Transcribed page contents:
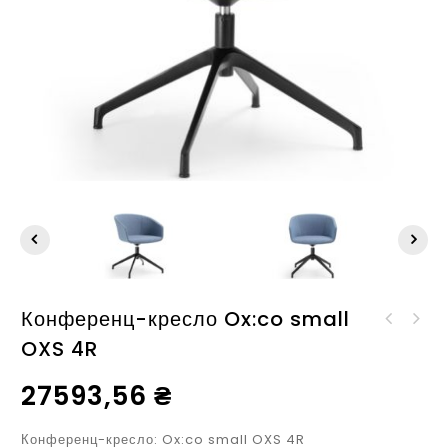
Конференц-кресло Ox:co small
Конференц-кресло Ox:co
OXS 4R
Конференц-кресло Ox:co
small OXS 5R
small OXS 215
27593,56
₴
Конференц-кресло: Ox:co small OXS 4R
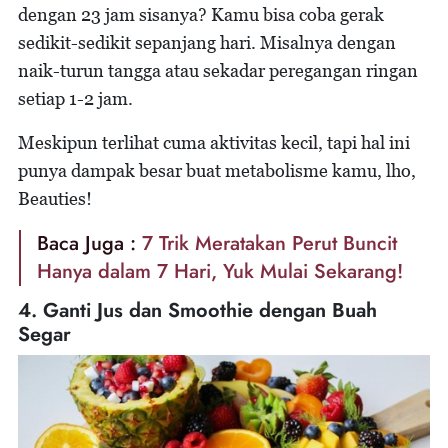
dengan 23 jam sisanya? Kamu bisa coba gerak
sedikit-sedikit sepanjang hari. Misalnya dengan
naik-turun tangga atau sekadar peregangan ringan
setiap 1-2 jam.
Meskipun terlihat cuma aktivitas kecil, tapi hal ini
punya dampak besar buat metabolisme kamu, lho,
Beauties!
Baca Juga :
7 Trik Meratakan Perut Buncit
Hanya dalam 7 Hari, Yuk Mulai Sekarang!
4. Ganti Jus dan Smoothie dengan Buah
Segar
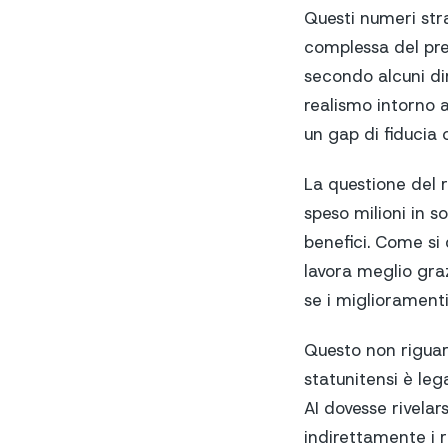
Questi numeri stra
complessa del prev
secondo alcuni di
realismo intorno a
un gap di fiducia
La questione del r
speso milioni in so
benefici. Come si 
lavora meglio graz
se i miglioramenti
Questo non riguard
statunitensi è leg
AI dovesse rivela
indirettamente i r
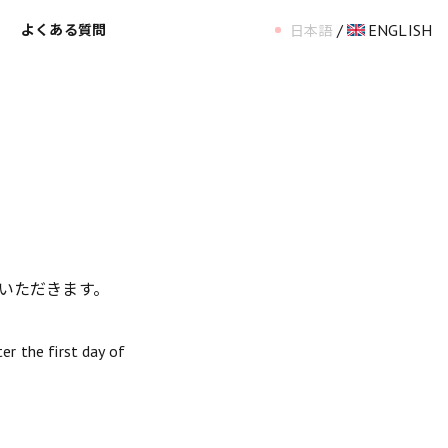
/
ENGLISH
ス
よくある質問
日本語
いただきます。
er the first day of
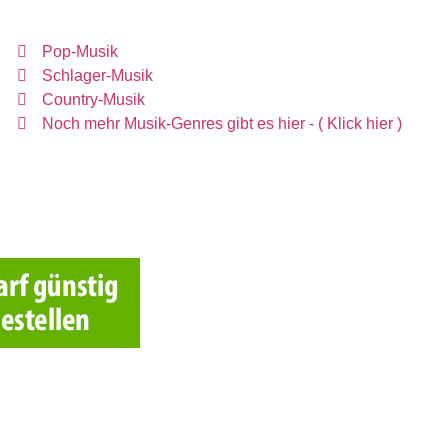
Pop-Musik
Schlager-Musik
Country-Musik
Noch mehr Musik-Genres gibt es hier - ( Klick hier )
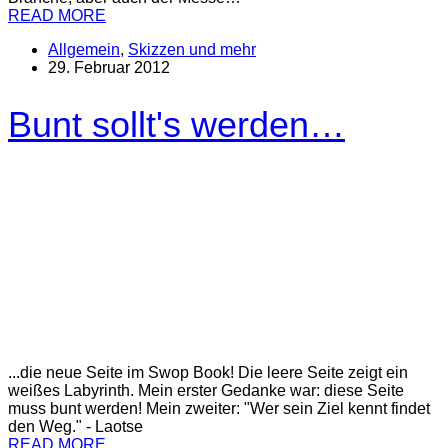
READ MORE
Allgemein
,
Skizzen und mehr
29. Februar 2012
Bunt sollt's werden…
...die neue Seite im Swop Book! Die leere Seite zeigt ein
weißes Labyrinth. Mein erster Gedanke war: diese Seite
muss bunt werden! Mein zweiter: "Wer sein Ziel kennt findet
den Weg." - Laotse
READ MORE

▶ **What the exercise asks**
Reproduce the lines from the one holding "AI dovesse rivela" through the end of the entries above exactly, keeping both ends and dropping every picture.

▶ **Solution for this task**
AI dovesse rivela
indirettamente i r
/
ENGLISH
ス
よくある質問
日本語
いただきます。
er the first day of
Pop-Musik
Schlager-Musik
Country-Musik
Noch mehr Musik-Genres gibt es hier - ( Klick hier )
READ MORE
Allgemein
,
Skizzen und mehr
29. Februar 2012
Bunt sollt's werden…
...die neue Seite im Swop Book! Die leere Seite zeigt ein
weißes Labyrinth. Mein erster Gedanke war: diese Seite
muss bunt werden! Mein zweiter: "Wer sein Ziel kennt findet
den Weg." - Laotse
READ MORE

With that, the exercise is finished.